**What to produce:** Apart from the images, reproduce every record word for word.

[Records provided — start]

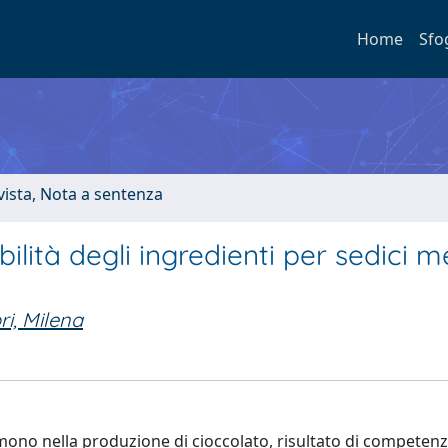
Home
Sfo
ivista, Nota a sentenza
ilità degli ingredienti per sedici me
i, Milena
imono nella produzione di cioccolato, risultato di competen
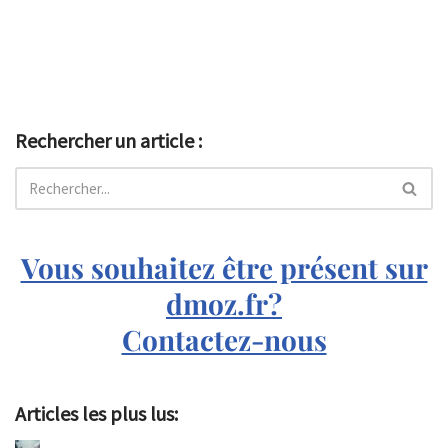
Rechercher un article :
Vous souhaitez être présent sur
dmoz.fr?
Contactez-nous
Articles les plus lus:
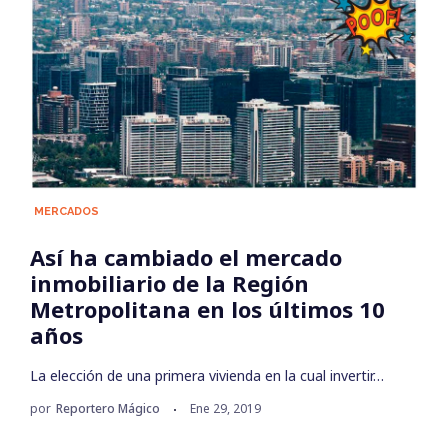
MERCADOS
Así ha cambiado el mercado
inmobiliario de la Región
Metropolitana en los últimos 10
años
La elección de una primera vivienda en la cual invertir…
por
Reportero Mágico
Ene 29, 2019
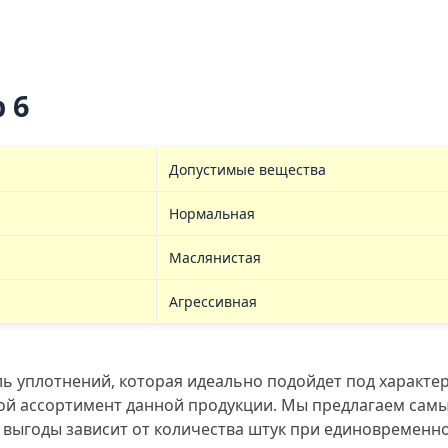
 6
Допустимые вещества
Нормальная
Маслянистая
Агрессивная
 уплотнений, которая идеально подойдет под характери
шой ассортимент данной продукции. Мы предлагаем сам
 выгоды зависит от количества штук при единовременно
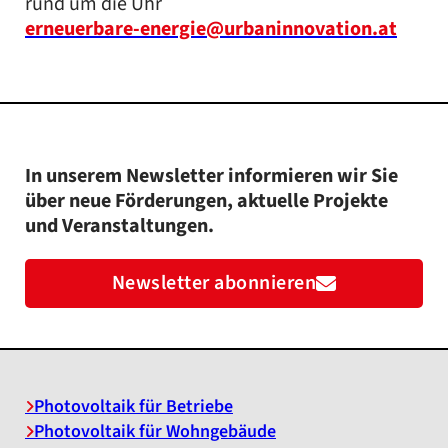
rund um die Uhr
erneuerbare-energie@urbaninnovation.at
In unserem Newsletter informieren wir Sie
über neue Förderungen, aktuelle Projekte
und Veranstaltungen.
Newsletter abonnieren
Photovoltaik für Betriebe
Photovoltaik für Wohngebäude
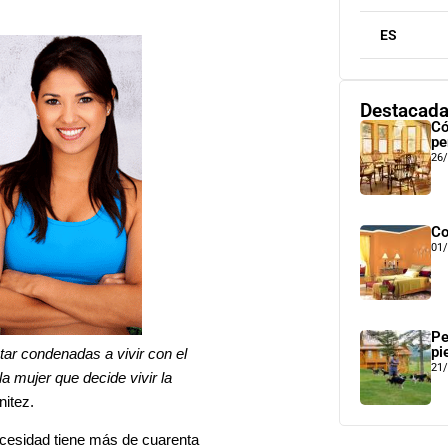
ES
Destacad
Có
pe
26
Co
01
Pe
pi
tar condenadas a vivir con el
21
a mujer que decide vivir la
nitez.
necesidad tiene más de cuarenta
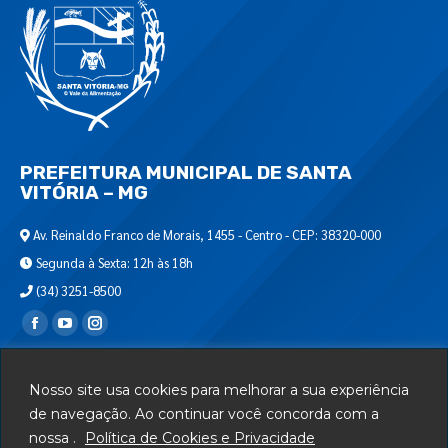
PREFEITURA MUNICIPAL DE SANTA
VITÓRIA – MG
Av. Reinaldo Franco de Morais, 1455 - Centro - CEP: 38320-000
Segunda à Sexta: 12h às 18h
(34) 3251-8500
Encontre-nos em:
Webmail
Nosso site usa cookies para melhorar a sua experiência
Departamento de T.I.
de navegação. Ao continuar você concorda com a
nossa .
Política de Cookies e Privacidade
Serviços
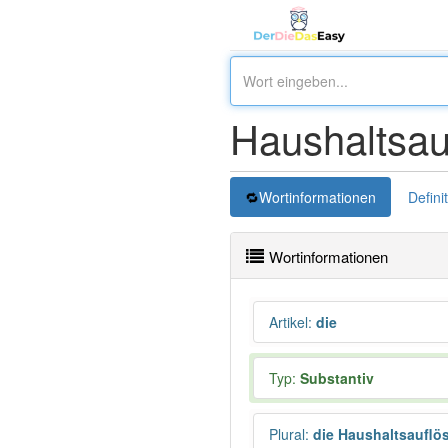
Haushaltsau
Wortinformationen
Defini
Wortinformationen
Artikel
:
die
Typ:
Substantiv
Plural
:
die Haushaltsauflö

[Records provided — finish]

**Task solution:**
Home
Sfo
ivista, Nota a sentenza
ilità degli ingredienti per sedici me
i, Milena
imono nella produzione di cioccolato, risultato di competen
Rechercher un article :
Vous souhaitez être présent sur
dmoz.fr?
Contactez-nous
Articles les plus lus:
MERCADOS
Así ha cambiado el mercado
inmobiliario de la Región
Metropolitana en los últimos 10
años
La elección de una primera vivienda en la cual invertir…
por
Reportero Mágico
Ene 29, 2019
 6
Допустимые вещества
Нормальная
Маслянистая
Агрессивная
 уплотнений, которая идеально подойдет под характери
шой ассортимент данной продукции. Мы предлагаем сам
 выгоды зависит от количества штук при единовременно
rund um die Uhr
erneuerbare-energie@urbaninnovation.at
In unserem Newsletter informieren wir Sie
über neue Förderungen, aktuelle Projekte
und Veranstaltungen.
Newsletter abonnieren
Photovoltaik für Betriebe
Photovoltaik für Wohngebäude
ES
Destacad
Có
pe
26
Co
01
Pe
pi
tar condenadas a vivir con el
21
a mujer que decide vivir la
nitez.
necesidad tiene más de cuarenta
PREFEITURA MUNICIPAL DE SANTA
VITÓRIA – MG
Av. Reinaldo Franco de Morais, 1455 - Centro - CEP: 38320-000
Segunda à Sexta: 12h às 18h
(34) 3251-8500
Encontre-nos em:
Webmail
Nosso site usa cookies para melhorar a sua experiência
Departamento de T.I.
de navegação. Ao continuar você concorda com a
nossa .
Política de Cookies e Privacidade
Serviços
Haushaltsau
Wortinformationen
Defini
Wortinformationen
Artikel
:
die
Typ:
Substantiv
Plural
:
die Haushaltsauflö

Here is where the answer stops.